Likewise, the proposed changes to the protective award add a significant financial risk to a collective consultation exercise.
Depending on the outcome of the government's review, potential future reforms around extending the time period before a first dismissal will likewise bring significant costs and risks for employers in terms of the length of the collective redundancy process and managing employee relations issues during this period.
Protection against dismissal for pregnant employees up a period following her return

In Make Work Pay, the government committed to making it unlawful to dismiss a woman "who is pregnant for six months after her return, except in specific circumstances".
Existing statutory provisions permitting regulations to be made about redundancy during or after a protected period of pregnancy or maternity leave (and likewise in respect of other types of leave, including adoption leave and shared parental leave) will be amended to enable regulations to provide protection in respect of "dismissal" throughout the same period.
Implementation Status
- Part of the Employment Rights Bill
- Consultation expected 2025
- Expected in force 2027
- In relation to extending dismissal protection for those taking adoption leave and shared parental leave, a decision will be taken following the consultation on whether and/or how these powers should be exercised.
- Action
- Managers will need to be aware of who is protected, how the protection applies and for how long it applies and how this interacts with the new rules, applying from April 2024, which provide for those who are pregnant and those returning from specific types of statutory family leave to be given priority for suitable alterative employment on redundancies.
- Any extension of protection will reinforce the need for managers to ensure that performance concerns are managed appropriately and constructively (and without discrimination).
- As well as maternity, shared parental leave and adoption, the Bill would allow the new protections to apply to those who are on neo-natal leave (which comes into force on 6 April 2025) and paternity leave following bereavement.
- In detail
- Existing statutory provisions which allow for regulations to make provision about redundancy during or after a protected period of pregnancy or maternity leave will be amended to enable regulations to provision for "dismissal" throughout the same period.

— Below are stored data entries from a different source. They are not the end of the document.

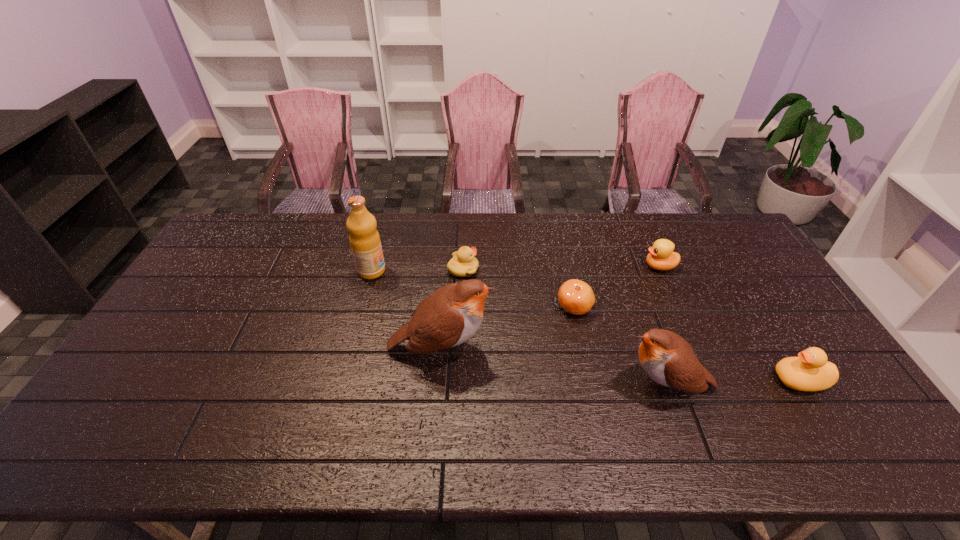 Where is `the left bird`? This screenshot has height=540, width=960. the left bird is located at coordinates (451, 315).

I want to click on the fifth shortest object, so click(x=668, y=359).

Identify the location of the right bird. This screenshot has height=540, width=960. (668, 359).

Where is `the right duckling`? The height and width of the screenshot is (540, 960). the right duckling is located at coordinates (661, 257).

Locate an element on the screen. fruit juice is located at coordinates (364, 239).

This screenshot has width=960, height=540. What are the coordinates of `clementine` in the screenshot? It's located at (576, 297).

What are the coordinates of `the fourth nearest object` in the screenshot? It's located at (576, 297).

Image resolution: width=960 pixels, height=540 pixels. Identify the location of the left duckling. (463, 264).

Where is `duck`? The image size is (960, 540). duck is located at coordinates (810, 371).

Locate an element on the screen. This screenshot has height=540, width=960. free spot located 0.290m at the face of the taller bird is located at coordinates (598, 349). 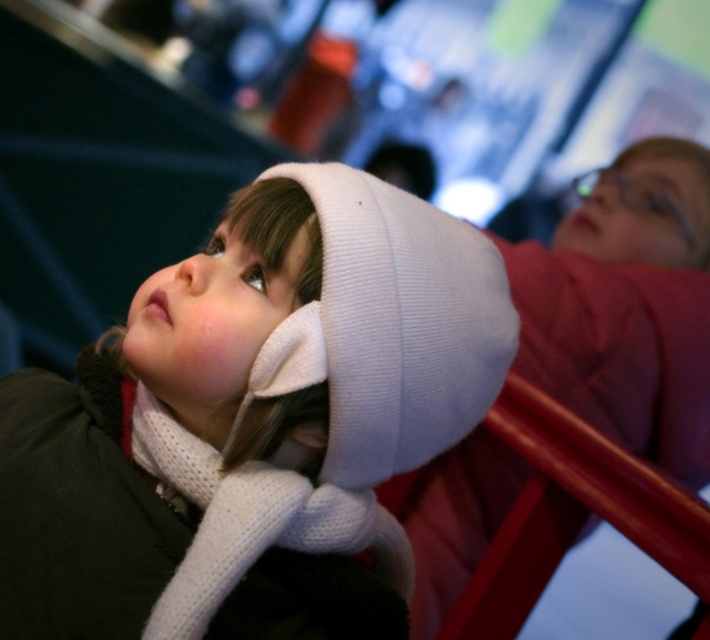 Between white knitted hat at upper left and white knit hat at upper right, which one appears on the left side from the viewer's perspective?

Positioned to the left is white knitted hat at upper left.

Between white knitted hat at upper left and white knit hat at upper right, which one is positioned higher?

Positioned higher is white knit hat at upper right.

Image resolution: width=710 pixels, height=640 pixels. What do you see at coordinates (253, 422) in the screenshot? I see `white knitted hat at upper left` at bounding box center [253, 422].

In order to click on white knitted hat at upper left in this screenshot , I will do `click(253, 422)`.

Which is above, white knit hat at upper right or white knitted scarf at lower left?

white knit hat at upper right is above.

Is white knit hat at upper right shorter than white knitted scarf at lower left?

No.

The image size is (710, 640). What do you see at coordinates (626, 305) in the screenshot?
I see `white knit hat at upper right` at bounding box center [626, 305].

This screenshot has width=710, height=640. In order to click on white knit hat at upper right in this screenshot , I will do `click(626, 305)`.

Describe the element at coordinates (253, 422) in the screenshot. I see `white knitted hat at upper left` at that location.

Does white knitted hat at upper left have a smaller size compared to white knitted scarf at lower left?

Incorrect, white knitted hat at upper left is not smaller in size than white knitted scarf at lower left.

Describe the element at coordinates (253, 422) in the screenshot. The image size is (710, 640). I see `white knitted hat at upper left` at that location.

Where is `white knitted hat at upper left`? Image resolution: width=710 pixels, height=640 pixels. white knitted hat at upper left is located at coordinates (253, 422). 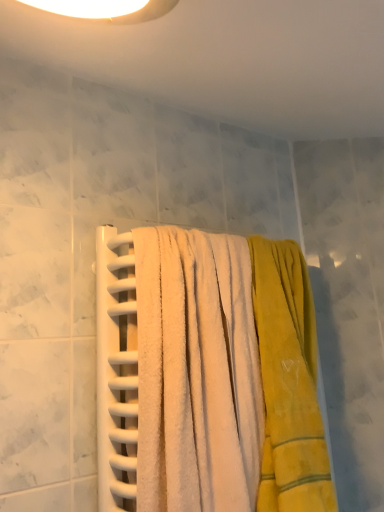 Question: Considering the positions of yellow soft towel at center, which is the second towel in left-to-right order, and white soft towel at center, the first towel viewed from the left, in the image, is yellow soft towel at center, which is the second towel in left-to-right order, bigger or smaller than white soft towel at center, the first towel viewed from the left,?

Choices:
 (A) small
 (B) big

Answer: (A)

Question: In terms of height, does yellow soft towel at center, the 1th towel in the right-to-left sequence, look taller or shorter compared to white soft towel at center, the 2th towel when ordered from right to left?

Choices:
 (A) tall
 (B) short

Answer: (A)

Question: Is yellow soft towel at center, which is the second towel in left-to-right order, wider or thinner than white soft towel at center, the 2th towel when ordered from right to left?

Choices:
 (A) wide
 (B) thin

Answer: (B)

Question: Based on their sizes in the image, would you say white soft towel at center, the 2th towel when ordered from right to left, is bigger or smaller than yellow soft towel at center, which is the second towel in left-to-right order?

Choices:
 (A) small
 (B) big

Answer: (B)

Question: Is point (147, 466) closer or farther from the camera than point (294, 410)?

Choices:
 (A) farther
 (B) closer

Answer: (B)

Question: Considering the relative positions of white soft towel at center, the 2th towel when ordered from right to left, and yellow soft towel at center, the 1th towel in the right-to-left sequence, in the image provided, is white soft towel at center, the 2th towel when ordered from right to left, to the left or to the right of yellow soft towel at center, the 1th towel in the right-to-left sequence,?

Choices:
 (A) left
 (B) right

Answer: (A)

Question: From the image's perspective, is white soft towel at center, the 2th towel when ordered from right to left, positioned above or below yellow soft towel at center, which is the second towel in left-to-right order?

Choices:
 (A) below
 (B) above

Answer: (B)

- Relevant statutory provisions in respect of other types of leave - adoption leave, shared parental leave, neonatal care leave (not yet in force) and bereaved parents paternity leave (not yet in force) - will likewise be amended.
- An amendment to the Bill provides that regulations will set out further detail of what the new right will entail including the specific notices will need to be given to the employee, provide the evidence which will need to be produced and detail of the "other procedures" that will need to be followed.
- Impact
- Currently employees who are pregnant and for 18 months after childbirth, must be given first refusal of any suitable alternative employment on redundancy. These protections also apply to individuals on adoption leave or shared parental leave (subject to an individual taking a minimum amount of shared parental leave).
- No further detail is given on what regulations may be made under the revised power save for the government's stated commitment to ban the dismissal of pregnant employees for six months after their return to work except in specified circumstances. However, the impact assessment states that "for illustrative purposes, approaches that could be considered include retaining certain reasons for dismissal (e.g. conduct) and/or setting a certain standard within those reasons (e.g. gross misconduct), and/or considering when and how dismissals are defended".
- The impact assessment identifies that the policy might lead to a reluctance to employ women or lead to employers delaying dismissals until the protection period is over; "the consultation will be critical to finding the right balance between protecting women and preventing such unintended consequences".